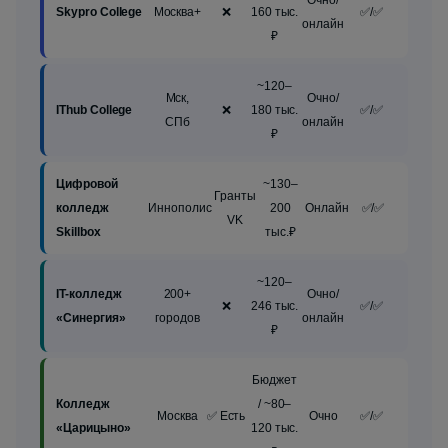
Skypro College
Москва+
❌
160 тыс.
✅/✅
онлайн
₽
~120–
Мск,
Очно/
IThub College
❌
180 тыс.
✅/✅
СПб
онлайн
₽
Цифровой
~130–
Гранты
колледж
Иннополис
200
Онлайн
✅/✅
VK
Skillbox
тыс.₽
~120–
IT-колледж
200+
Очно/
❌
246 тыс.
✅/✅
«Синергия»
городов
онлайн
₽
Бюджет
Колледж
/ ~80–
Москва
✅ Есть
Очно
✅/✅
«Царицыно»
120 тыс.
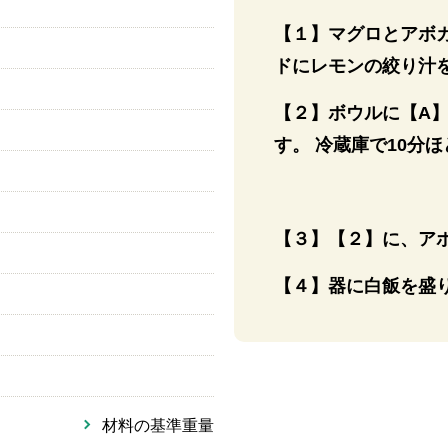
【１】マグロとアボ
ドにレモンの絞り汁
【２】ボウルに【A
す。 冷蔵庫で10分
【３】【２】に、ア
【４】器に白飯を盛
材料の基準重量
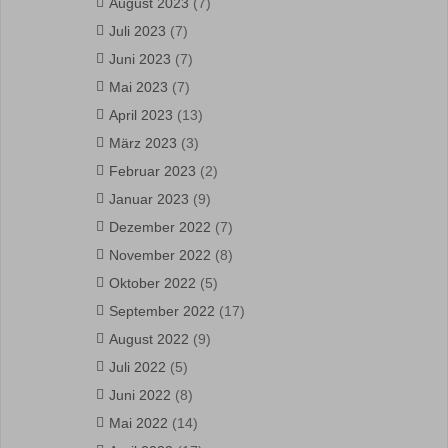
August 2023
(7)
Juli 2023
(7)
Juni 2023
(7)
Mai 2023
(7)
April 2023
(13)
März 2023
(3)
Februar 2023
(2)
Januar 2023
(9)
Dezember 2022
(7)
November 2022
(8)
Oktober 2022
(5)
September 2022
(17)
August 2022
(9)
Juli 2022
(5)
Juni 2022
(8)
Mai 2022
(14)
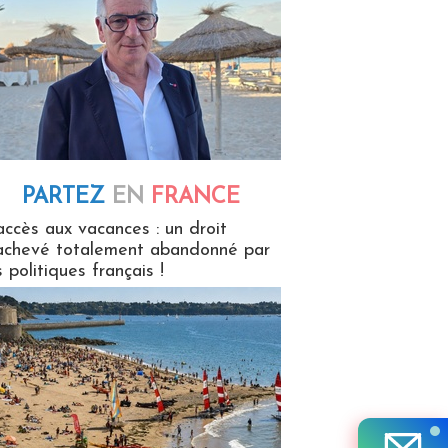
PARTEZ
EN
FRANCE
 en France
accès aux vacances : un droit
achevé totalement abandonné par
s politiques français !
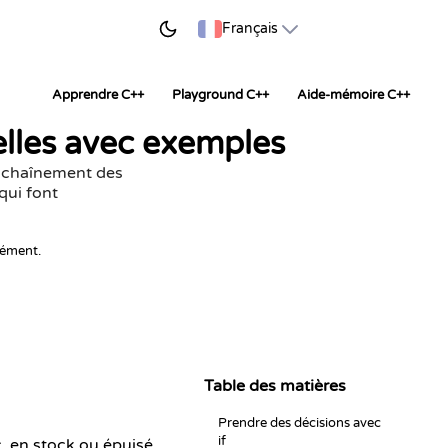
ER À APPRENDRE
Français
Apprendre C++
Playground C++
Aide-mémoire C++
nelles avec exemples
 enchaînement des
 qui font
nément.
Table des matières
Prendre des décisions avec
if
 en stock ou épuisé,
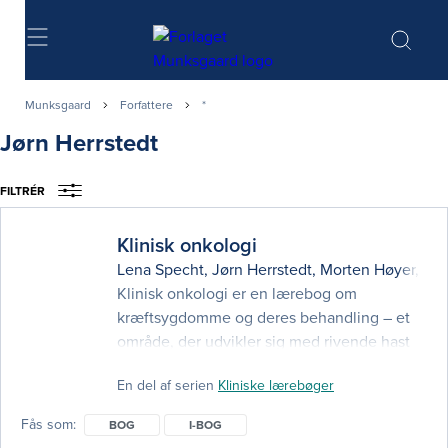
Søg
Munksgaard
Forfattere
*
Jørn Herrstedt
FILTRÉR
Klinisk onkologi
Lena Specht
,
Jørn Herrstedt
,
Morten Høyer
,
Per
Klinisk onkologi er en lærebog om
kræftsygdomme og deres behandling – et
område, der udvikler sig med rivende hast
på basis af såvel molekylærbiologisk og
En del af serien
Kliniske lærebøger
klinisk forskning som teknologiske
fremskridt. Behandlingen af patienter med
Fås som
BOG
I-BOG
kræftsygdomme bliver således hele tiden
......
Exercise objective => Where a line of the data includes the string "kræftsygdomme", list that line.

Written response =>
kræftsygdomme og deres behandling – et
kræftsygdomme bliver således hele tiden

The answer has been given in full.